======== EXCERPTED DATA

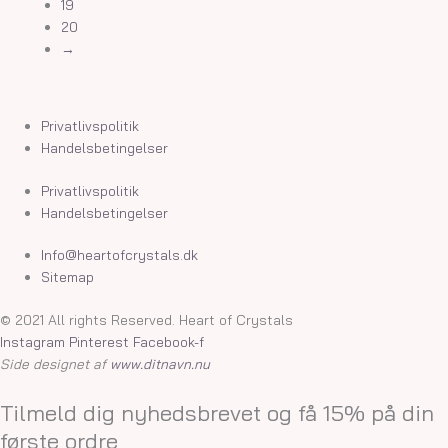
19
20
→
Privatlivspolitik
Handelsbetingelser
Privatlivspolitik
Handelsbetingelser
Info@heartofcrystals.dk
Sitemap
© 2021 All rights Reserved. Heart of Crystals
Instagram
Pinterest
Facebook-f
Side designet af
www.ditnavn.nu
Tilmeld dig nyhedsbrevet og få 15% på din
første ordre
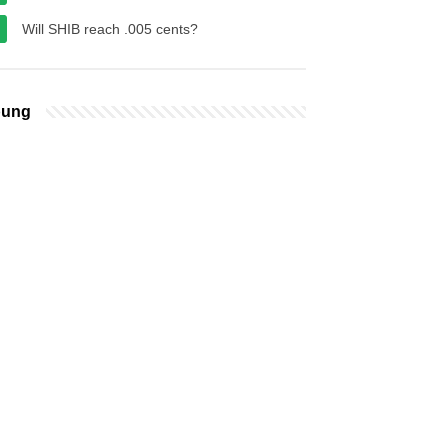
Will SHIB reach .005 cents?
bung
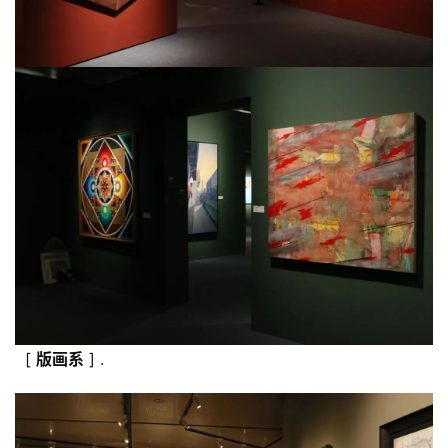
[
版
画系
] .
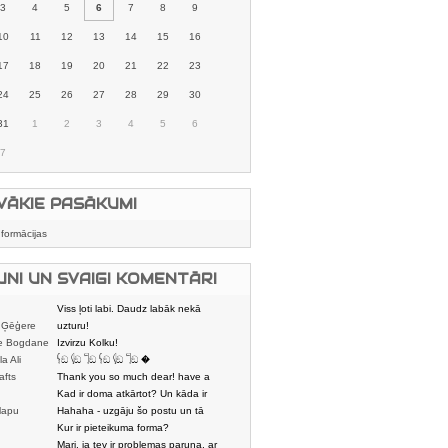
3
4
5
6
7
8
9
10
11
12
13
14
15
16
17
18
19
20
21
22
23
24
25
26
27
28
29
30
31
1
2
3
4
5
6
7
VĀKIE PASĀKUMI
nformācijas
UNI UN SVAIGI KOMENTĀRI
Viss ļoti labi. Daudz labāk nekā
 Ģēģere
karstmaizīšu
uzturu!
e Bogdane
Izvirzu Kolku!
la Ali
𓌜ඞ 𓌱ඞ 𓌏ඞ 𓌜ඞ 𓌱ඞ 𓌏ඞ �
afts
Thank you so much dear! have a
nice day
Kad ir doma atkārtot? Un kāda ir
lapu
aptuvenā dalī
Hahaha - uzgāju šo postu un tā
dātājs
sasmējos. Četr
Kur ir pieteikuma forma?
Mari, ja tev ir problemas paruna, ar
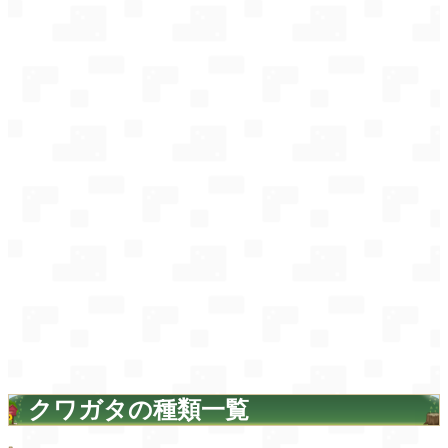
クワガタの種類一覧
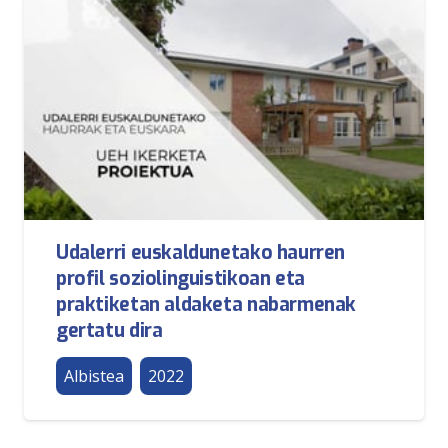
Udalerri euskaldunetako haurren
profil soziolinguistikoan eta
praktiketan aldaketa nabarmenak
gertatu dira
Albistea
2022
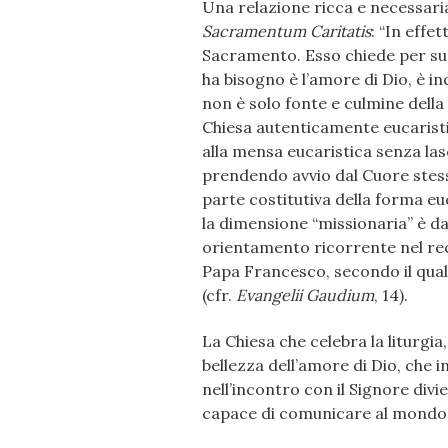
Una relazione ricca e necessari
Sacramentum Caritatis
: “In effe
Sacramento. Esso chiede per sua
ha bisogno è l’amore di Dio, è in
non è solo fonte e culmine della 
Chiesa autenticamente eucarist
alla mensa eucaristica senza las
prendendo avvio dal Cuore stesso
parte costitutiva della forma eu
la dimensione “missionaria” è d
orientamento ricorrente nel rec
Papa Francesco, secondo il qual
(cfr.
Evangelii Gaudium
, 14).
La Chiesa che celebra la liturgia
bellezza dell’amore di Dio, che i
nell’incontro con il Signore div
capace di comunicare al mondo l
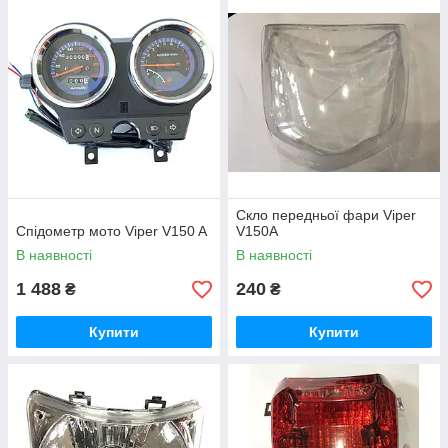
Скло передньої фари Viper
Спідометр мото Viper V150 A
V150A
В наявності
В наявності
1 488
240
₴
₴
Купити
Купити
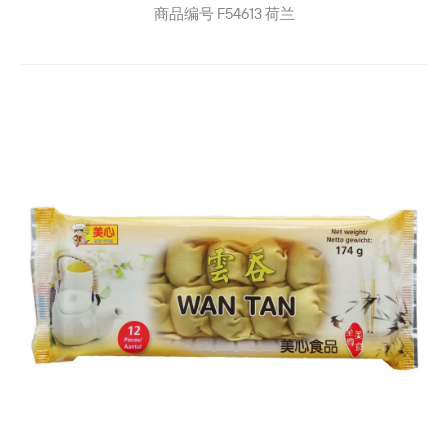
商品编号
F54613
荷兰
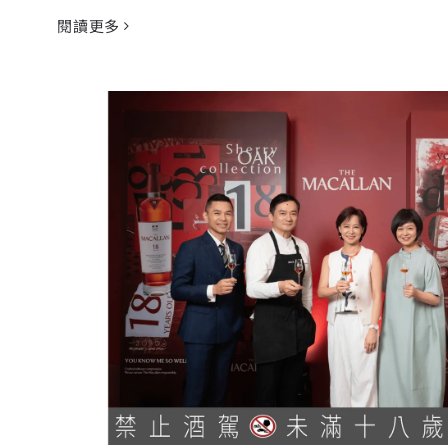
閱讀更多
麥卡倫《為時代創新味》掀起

================
======== EXCERPTED DATA

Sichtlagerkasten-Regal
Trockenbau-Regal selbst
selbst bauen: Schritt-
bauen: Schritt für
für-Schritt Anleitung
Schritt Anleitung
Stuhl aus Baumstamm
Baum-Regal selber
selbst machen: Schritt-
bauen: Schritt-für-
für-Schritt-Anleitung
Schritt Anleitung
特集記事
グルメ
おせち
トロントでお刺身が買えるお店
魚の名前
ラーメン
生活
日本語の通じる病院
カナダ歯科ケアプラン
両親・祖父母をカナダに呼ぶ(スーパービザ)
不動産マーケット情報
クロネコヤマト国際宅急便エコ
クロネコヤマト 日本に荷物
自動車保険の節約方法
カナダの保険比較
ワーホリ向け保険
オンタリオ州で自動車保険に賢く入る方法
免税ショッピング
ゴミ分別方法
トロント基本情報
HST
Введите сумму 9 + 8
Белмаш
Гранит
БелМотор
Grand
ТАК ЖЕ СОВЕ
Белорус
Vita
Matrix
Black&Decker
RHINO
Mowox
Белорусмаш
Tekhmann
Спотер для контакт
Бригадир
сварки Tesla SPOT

================

▸ EXERCISE BRIEF
All lines of the material that contain the string "Chiesa" are to be copied.

▸ YOUR SOLUTION
Chiesa autenticamente eucarist
La Chiesa che celebra la liturgia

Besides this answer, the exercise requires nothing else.